::: GIVEN DATA :::

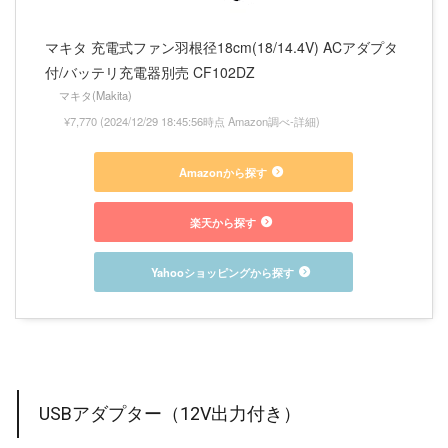
マキタ 充電式ファン羽根径18cm(18/14.4V) ACアダプタ
付/バッテリ充電器別売 CF102DZ
マキタ(Makita)
¥7,770
(2024/12/29 18:45:56時点 Amazon調べ-
詳細)
Amazonから探す
楽天から探す
Yahooショッピングから探す
USBアダプター（12V出力付き）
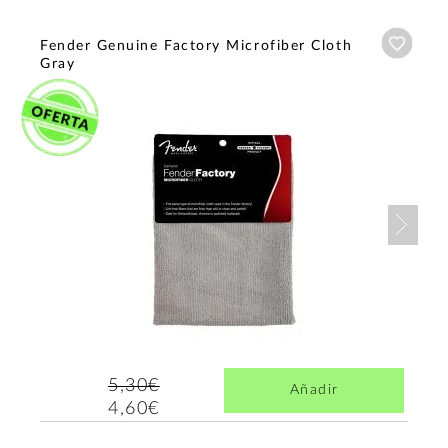
Añadi
Fender Genuine Factory Microfiber Cloth
Gray
Nex
5,30€
Añadir
4,60€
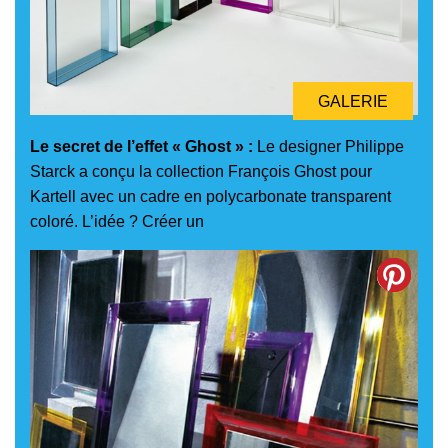
GALERIE
Le secret de l’effet « Ghost » :
Le designer Philippe
Starck a conçu la collection François Ghost pour
Kartell avec un cadre en polycarbonate transparent
coloré. L’idée ? Créer un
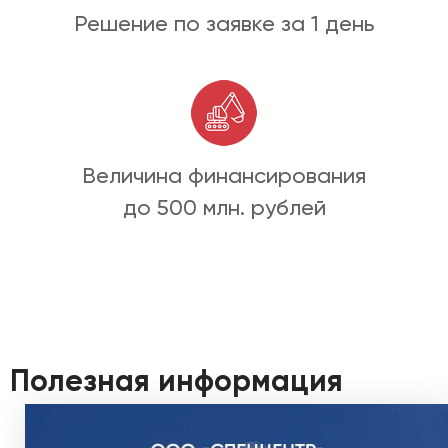
Решение по заявке за 1 день
Величина финансирования
до 500 млн. рублей
Полезная информация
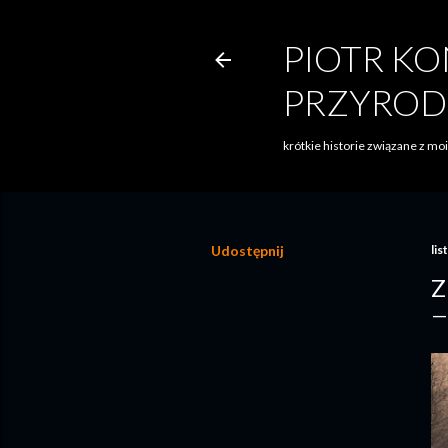
PIOTR KO
PRZYROD
krótkie historie związane z m
Udostępnij
lis
Z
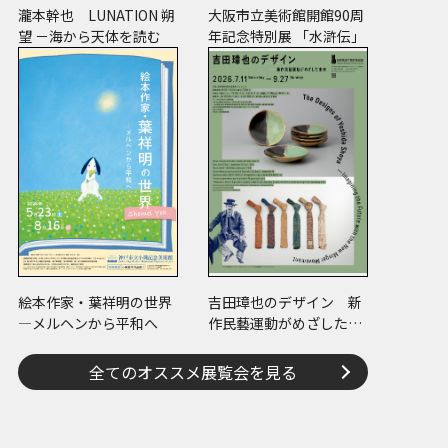
瀧本幹也 LUNATION 朔
大阪市立美術館開館90周
望 －海から天体を読む
年記念特別展 「水滸伝」
絵本作家・葉祥明の世界
吉田璋也のデザイン 新
―メルヘンから平和へ
作民藝運動がめざした未
来
全てのオススメ展覧会を見る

:::

[GOAL OF THE EXERCISE] The answer must be the data above, repeated exactly, with no pictures.

[ANSWER]
マキタ 充電式ファン羽根径18cm(18/14.4V) ACアダプタ
付/バッテリ充電器別売 CF102DZ
マキタ(Makita)
¥7,770
(2024/12/29 18:45:56時点 Amazon調べ-
詳細)
Amazonから探す
楽天から探す
Yahooショッピングから探す
USBアダプター（12V出力付き）
Añadi
Fender Genuine Factory Microfiber Cloth
Gray
Nex
5,30€
Añadir
4,60€
GALERIE
Le secret de l’effet « Ghost » :
Le designer Philippe
Starck a conçu la collection François Ghost pour
Kartell avec un cadre en polycarbonate transparent
coloré. L’idée ? Créer un
Решение по заявке за 1 день
Величина финансирования
до 500 млн. рублей
Полезная информация
PIOTR KO
PRZYROD
krótkie historie związane z m
Udostępnij
lis
Z
瀧本幹也 LUNATION 朔
大阪市立美術館開館90周
望 －海から天体を読む
年記念特別展 「水滸伝」
絵本作家・葉祥明の世界
吉田璋也のデザイン 新
―メルヘンから平和へ
作民藝運動がめざした未
来
全てのオススメ展覧会を見る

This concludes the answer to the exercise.